6. An edge collaborative monitoring system, characterized in that, include: The data perception layer includes multiple terminals deployed on-site, each terminal being equipped with a digital dial recognition device as described in any one of claims 1-5, which uploads a dial image when the confidence level of the digital dial recognition device is less than a threshold. The functional layer is configured with a digital dial recognition device as described in any one of claims 1-5, used to recognize the received dial image and return the recognition result to the terminal of the data perception layer; the functional layer is also used to train the lightweight digital recognition neural network model adapted to the terminal hardware resources based on data in a local experience database, and to send weight parameters to the terminal of the data perception layer after the accuracy requirements are met. The transport layer is used to implement the communication connection between the data sensing layer and the functional layer using narrowband Internet of Things; The number of parameters in the lightweight digital recognition neural network model of the digital dial recognition device mounted on the terminal is smaller than the number of parameters in the lightweight digital recognition neural network model of the digital dial recognition device configured in the functional layer.

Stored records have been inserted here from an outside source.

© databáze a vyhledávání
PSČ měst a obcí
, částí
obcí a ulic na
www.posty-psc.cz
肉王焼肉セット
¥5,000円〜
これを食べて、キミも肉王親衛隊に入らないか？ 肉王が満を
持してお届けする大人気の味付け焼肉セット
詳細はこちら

7. The digital dial recognition device according to claim 6, characterized in that, The lightweight digital recognition neural network model of the digital dial recognition device mounted on the terminal adjusts its parameters based on the recognition results fed back from the functional layer.

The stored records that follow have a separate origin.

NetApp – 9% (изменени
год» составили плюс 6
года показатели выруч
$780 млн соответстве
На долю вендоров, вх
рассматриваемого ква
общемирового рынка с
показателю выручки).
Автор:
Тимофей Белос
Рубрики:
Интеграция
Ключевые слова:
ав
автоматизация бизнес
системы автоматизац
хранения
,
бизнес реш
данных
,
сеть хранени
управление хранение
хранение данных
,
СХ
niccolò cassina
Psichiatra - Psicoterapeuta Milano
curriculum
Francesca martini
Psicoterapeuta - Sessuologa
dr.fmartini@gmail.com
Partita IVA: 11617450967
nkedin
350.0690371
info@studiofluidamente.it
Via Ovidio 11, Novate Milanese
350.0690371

8. A method for recognizing a digital dial, characterized in that, Includes the following steps: Acquire an image of the electricity meter's dial; The dial image is input into a lightweight digital recognition neural network model to obtain the dial reading of the electricity meter; wherein, the lightweight digital recognition neural network model includes: An initial convolutional layer is used to extract low-level visual features from the dial image; The main feature extraction part includes sequentially connected features. An RDSblock module employing a hybrid convolution strategy is used to perform feature enhancement and dimensionality compression on the low-level visual features. The classification head is used to classify based on low-level visual features after feature enhancement and dimensionality compression to obtain the meter reading.

9. An electronic device comprising a memory, a processor, and a computer program stored in the memory and executable on the processor, characterized in that, When the processor executes the computer program, it implements the steps of the digital dial recognition method as described in claim 8.

10. A computer-readable storage medium having a computer program stored thereon, characterized in that, When the computer program is executed by the processor, it implements the steps of the digital dial recognition method as described in claim 8.